L’opération Arkan : un autre pan du trafic
Quelques semaines avant la saisie des 117 voitures à Algésiras, la police espagnole avait conduit une autre opération d’envergure : l’opération Arkan. Cette fois, il ne s’agissait pas de véhicules entiers, mais de pièces détachées. À Madrid et dans la province voisine de Guadalajara, les enquêteurs ont mis la main sur un atelier clandestin où des voitures volées étaient méthodiquement démontées. Les pièces les plus lucratives ( moteurs, boîtes de vitesses, systèmes électroniques ) étaient expédiées vers le Maroc, où elles alimentaient un marché parallèle en plein essor. Neuf personnes ont été arrêtées, dont deux frères soupçonnés d’être à la tête du réseau. Ces derniers possédaient une solide connaissance des systèmes électroniques automobiles, leur permettant de contourner les dispositifs antivol les plus sélectionnés.
Les enquêteurs avaient également découvert une technique appelée « refroidissement » : après un vol, les voitures étaient laissées plusieurs jours dans des quartiers résidentiels pour vérifier qu’elles n’étaient pas équipées de traceurs GPS. Ce n’est qu’après ce délai que les véhicules étaient transférés dans le hangar où ils étaient démontés. La valeur totale des pièces récupérées a été estimée à 1,25 millions d’euros. Le trafic automobile entre le Canada, l’Europe et le Maghreb est devenu une activité criminelle mondialisée. Sa structure repose sur une hiérarchie bien définie : au sommet, des commanditaires invisibles qui orchestrent les expéditions ; au milieu, des techniciens spécialisés dans le déverrouillage et la falsification ; à la base, des intermédiaires qui s’occupent du transport et du stockage.
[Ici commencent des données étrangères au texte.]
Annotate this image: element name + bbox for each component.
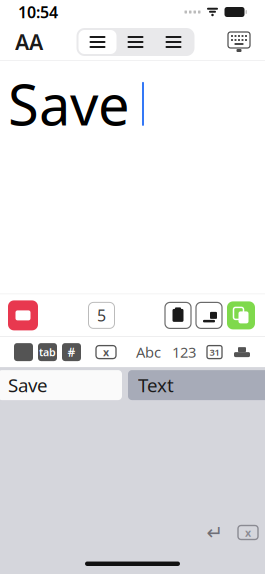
button[interactable]: Align right: [154, 30, 192, 54]
button[interactable]: 5: [88, 302, 114, 328]
button[interactable]: #: [62, 343, 81, 361]
button[interactable]: 123: [172, 342, 196, 362]
staticText: ↵: [206, 521, 224, 544]
staticText: Text: [138, 373, 174, 398]
staticText: #: [68, 344, 76, 360]
button[interactable]: Text: [128, 370, 265, 400]
button[interactable]: Delete: [93, 342, 119, 362]
staticText: Abc: [136, 342, 161, 362]
button[interactable]: Save: [0, 370, 122, 400]
staticText: AA: [15, 28, 43, 56]
staticText: 10:54: [18, 1, 58, 23]
staticText: x: [103, 345, 109, 359]
button[interactable]: Share: [196, 302, 222, 328]
button[interactable]: tab: [38, 343, 57, 361]
button[interactable]: Align center: [116, 30, 154, 54]
button[interactable]: Hide keyboard: [221, 27, 257, 57]
button[interactable]: Space: [14, 343, 33, 361]
button[interactable]: Paste: [165, 302, 191, 328]
staticText: 31: [210, 346, 220, 358]
button[interactable]: Abc: [136, 342, 161, 362]
staticText: 123: [172, 342, 196, 362]
button[interactable]: Insert: [233, 345, 251, 359]
button[interactable]: Text style: [8, 27, 50, 57]
button[interactable]: Return: [201, 520, 229, 546]
button[interactable]: Align left: [78, 30, 116, 54]
staticText: x: [245, 525, 251, 540]
staticText: Save: [8, 373, 48, 398]
staticText: 5: [97, 305, 106, 326]
button[interactable]: Date: [207, 346, 222, 359]
button[interactable]: Eraser: [8, 300, 38, 330]
button[interactable]: Delete: [233, 520, 263, 546]
button[interactable]: Copy: [227, 301, 255, 329]
staticText: Save: [8, 67, 130, 141]
staticText: tab: [39, 345, 56, 359]
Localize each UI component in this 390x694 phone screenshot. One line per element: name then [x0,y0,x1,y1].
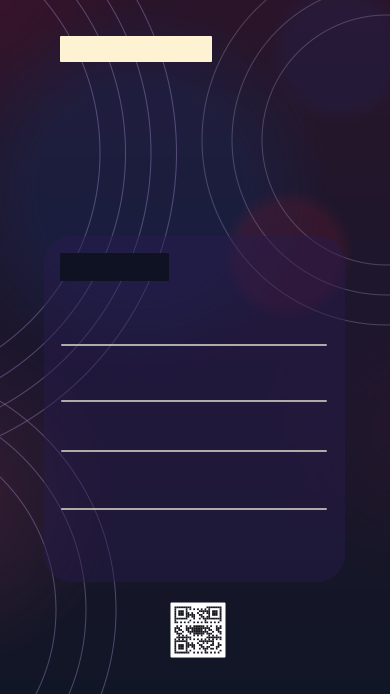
button[interactable]: Ticket QR code [170,602,226,658]
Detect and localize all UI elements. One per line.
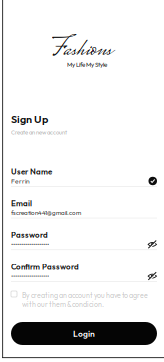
button[interactable]: Agree to terms and conditions [11, 291, 17, 297]
staticText: Ferrin [11, 177, 30, 185]
staticText: ••••••••••••••••••• [11, 240, 49, 249]
staticText: fscreation441@gmail.com [11, 209, 81, 217]
staticText: Create an new account [11, 129, 67, 136]
staticText: Fashions [52, 31, 112, 71]
staticText: By creating an account you have to agree… [22, 291, 148, 309]
staticText: Password [11, 230, 48, 240]
staticText: Sign Up [11, 112, 48, 126]
staticText: User Name [11, 166, 52, 177]
staticText: Email [11, 198, 32, 208]
button[interactable]: Login [11, 322, 157, 345]
staticText: Confirm Password [11, 262, 79, 272]
staticText: Login [73, 328, 95, 339]
staticText: ••••••••••••••••••• [11, 272, 49, 280]
staticText: My Life My Style [67, 61, 107, 68]
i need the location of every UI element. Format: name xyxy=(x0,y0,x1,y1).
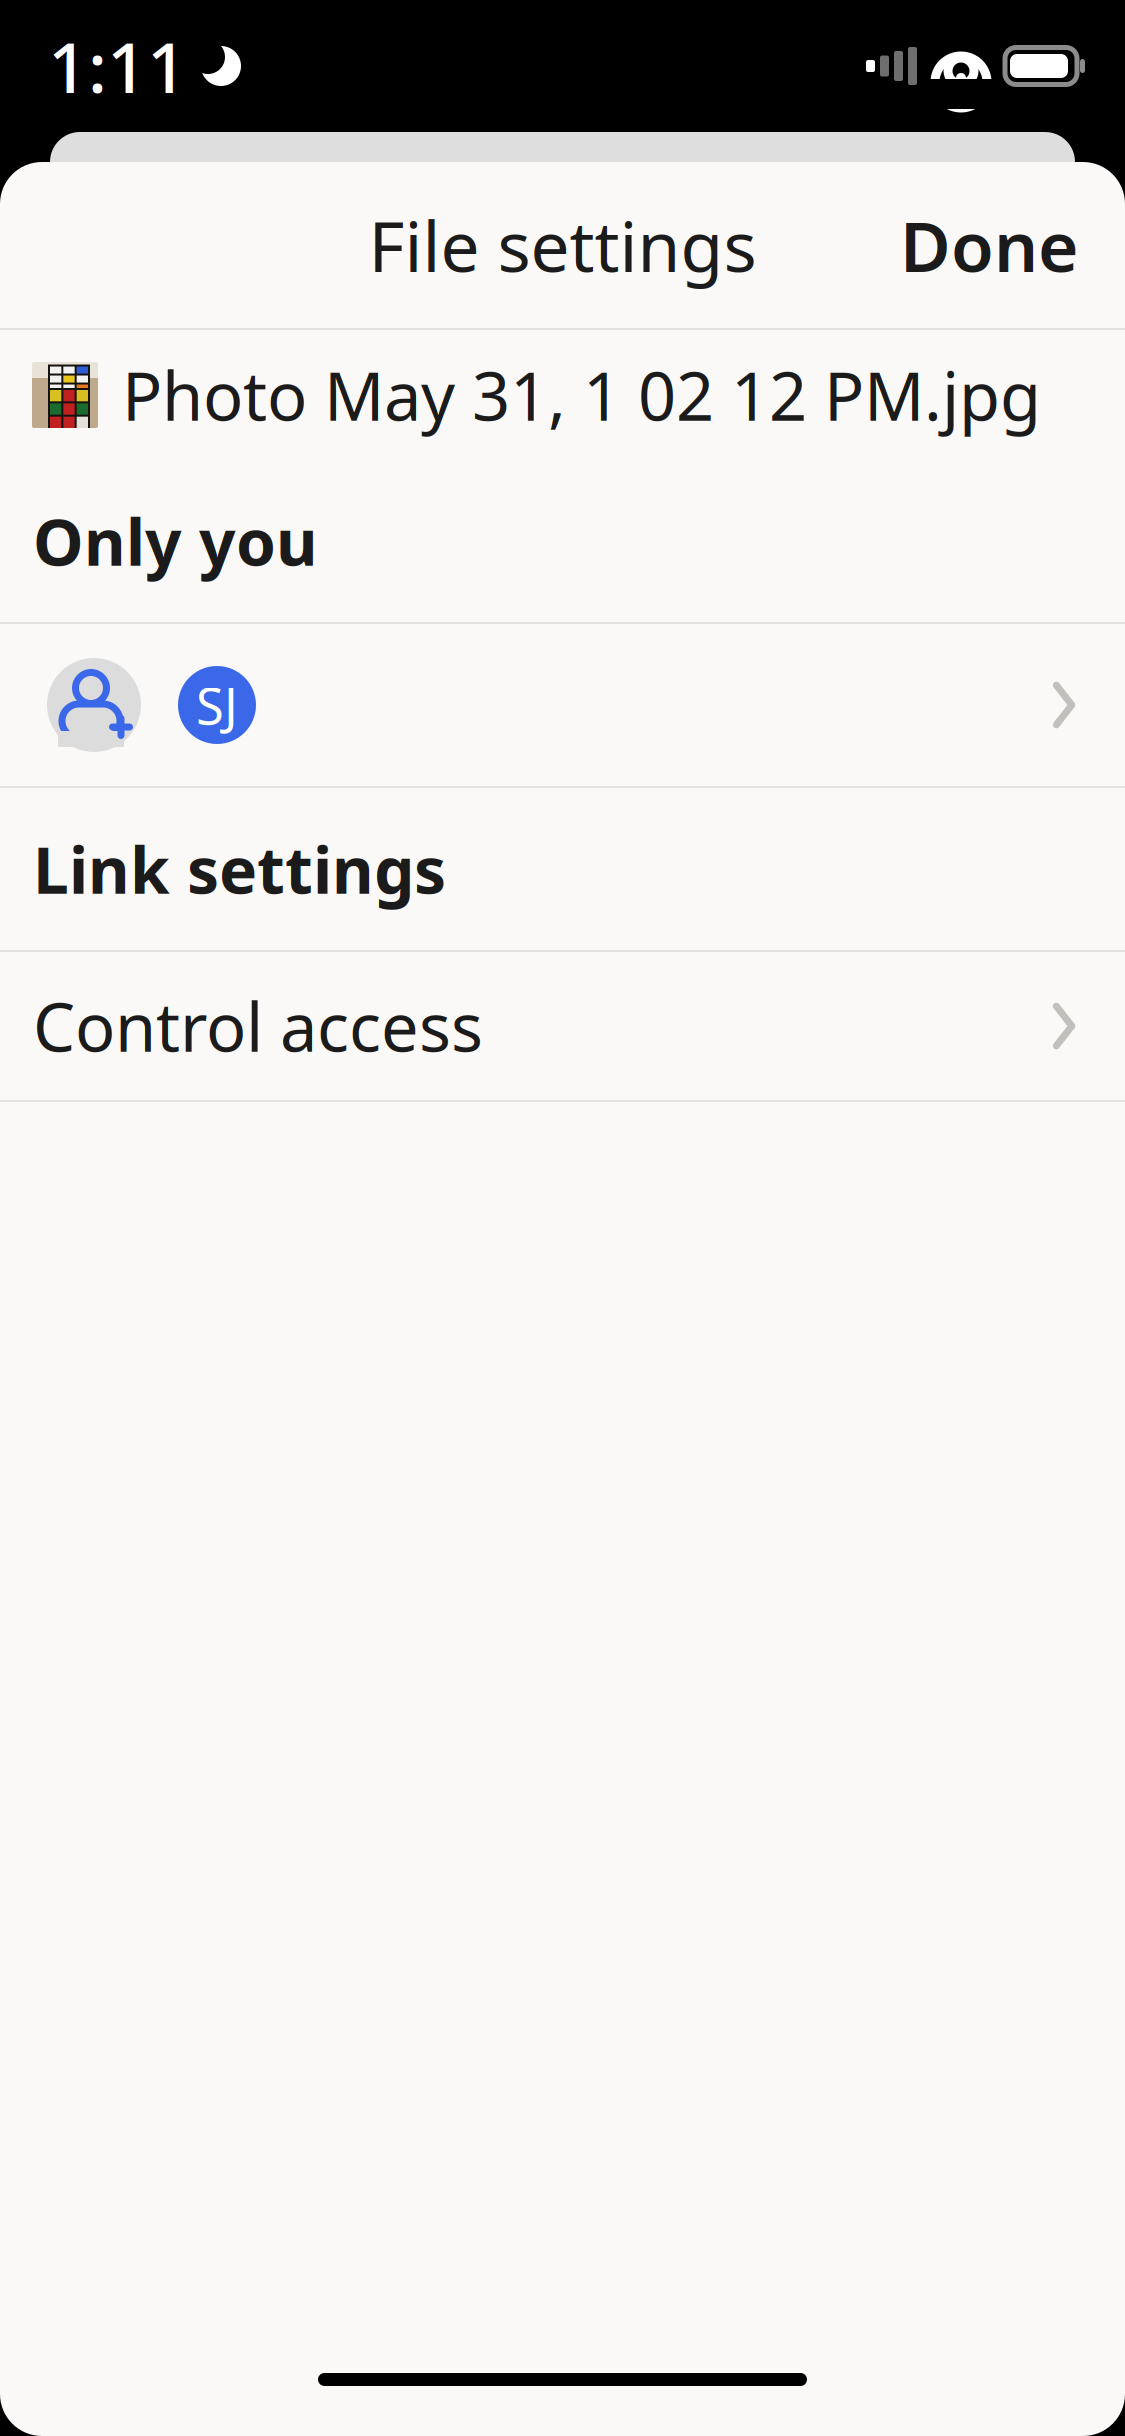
staticText: Done xyxy=(900,199,1079,291)
staticText: Only you xyxy=(33,498,318,584)
staticText: Control access xyxy=(33,982,483,1070)
staticText: SJ xyxy=(196,671,238,739)
button[interactable]: Done xyxy=(870,177,1109,313)
staticText: Photo May 31, 1 02 12 PM.jpg xyxy=(122,351,1041,439)
staticText: 1:11 xyxy=(48,20,187,112)
button[interactable]: Control access xyxy=(0,952,1125,1100)
button[interactable]: SJ xyxy=(0,624,1125,786)
staticText: Link settings xyxy=(33,826,446,912)
staticText: File settings xyxy=(368,199,756,291)
button[interactable]: Photo May 31, 1 02 12 PM.jpg xyxy=(0,330,1125,460)
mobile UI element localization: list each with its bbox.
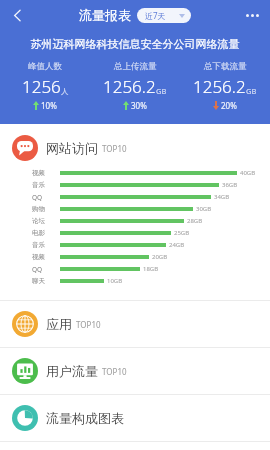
staticText: 25GB (174, 229, 190, 237)
staticText: 论坛 (32, 217, 56, 225)
staticText: 1256.2 (103, 75, 156, 98)
staticText: 音乐 (32, 181, 56, 189)
staticText: 流量构成图表 (46, 410, 124, 426)
staticText: 20% (221, 100, 237, 111)
button[interactable]: 用户流量 (0, 348, 270, 394)
button[interactable]: 流量构成图表 (0, 395, 270, 441)
staticText: 视频 (32, 169, 56, 177)
staticText: 1256 (22, 75, 61, 98)
staticText: 电影 (32, 229, 56, 237)
staticText: GB (246, 86, 257, 96)
staticText: 苏州迈科网络科技信息安全分公司网络流量 (0, 37, 270, 51)
staticText: TOP10 (102, 143, 127, 154)
staticText: QQ (32, 265, 56, 274)
staticText: 近7天 (145, 10, 166, 21)
staticText: 24GB (169, 241, 185, 249)
staticText: 34GB (214, 193, 230, 201)
staticText: 20GB (152, 253, 168, 261)
button[interactable]: 近7天 (137, 8, 191, 23)
staticText: 音乐 (32, 241, 56, 249)
staticText: GB (156, 86, 167, 96)
staticText: 30% (131, 100, 147, 111)
staticText: 30GB (196, 205, 212, 213)
staticText: 总下载流量 (204, 61, 247, 72)
staticText: 流量报表 (79, 7, 131, 23)
staticText: 人 (61, 87, 69, 96)
staticText: 视频 (32, 253, 56, 261)
staticText: 总上传流量 (114, 61, 157, 72)
staticText: 峰值人数 (28, 61, 62, 72)
button[interactable]: 网站访问 (0, 124, 270, 164)
staticText: 购物 (32, 205, 56, 213)
staticText: 用户流量 (46, 363, 98, 379)
staticText: 10GB (107, 277, 123, 285)
staticText: 10% (41, 100, 57, 111)
button[interactable]: More options (238, 1, 266, 29)
staticText: 网站访问 (46, 140, 98, 156)
staticText: 聊天 (32, 277, 56, 285)
staticText: 28GB (187, 217, 203, 225)
staticText: TOP10 (76, 319, 101, 330)
staticText: TOP10 (102, 366, 127, 377)
button[interactable]: 应用 (0, 301, 270, 347)
staticText: 1256.2 (193, 75, 246, 98)
staticText: 应用 (46, 316, 72, 332)
button[interactable]: Back (3, 1, 31, 29)
staticText: 36GB (222, 181, 238, 189)
staticText: 40GB (240, 169, 256, 177)
staticText: QQ (32, 193, 56, 202)
staticText: 18GB (143, 265, 159, 273)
Pour les autorités transatlantiques, la tâche est plus qu’ardue. Les ports européens sont saturés de marchandises et il est impossible de contrôler chaque conteneur. De plus, les documents de transit paraissent souvent en règle. Au Maroc, les autorités multiplient les opérations contre les réseaux de revente. Mais les trafiquants s’adaptent, utilisant de nouvelles routes ou passant par d’autres pays du Maghreb. En août dernier encore, un réseau a été démantelé à Fès, impliquant des pièces automobiles similaires importées illégalement d’Espagne. L’Espagne et le Canada, de leur côté, ont renforcé leur coopération. Les deux pays échangent désormais en temps réel les signalisations de véhicules volés. Ce dispositif a déjà permis plusieurs arrestations, notamment dans la région andalouse.
À mesure que les contrôles se resserrent, les trafiquants innovent. Certains recourent à des sociétés-écrans enregistrés dans des paradis fiscaux. D’autres utilisent des plaques diplomatiques ou de transit temporaire pour franchir les frontières sans alerter les douanes. Pour les enquêteurs, la lutte contre ce commerce illicite est devenue une course permanente contre l’ingéniosité criminelle. Et malgré les saisies spectaculaires, le flot ne se tarit pas. Les ports méditerranéens continuent d’être le théâtre d’une lutte silencieuse entre contrebandiers et douaniers, dans l’ombre des cargos qui s’appuient chaque jour sur les deux rives.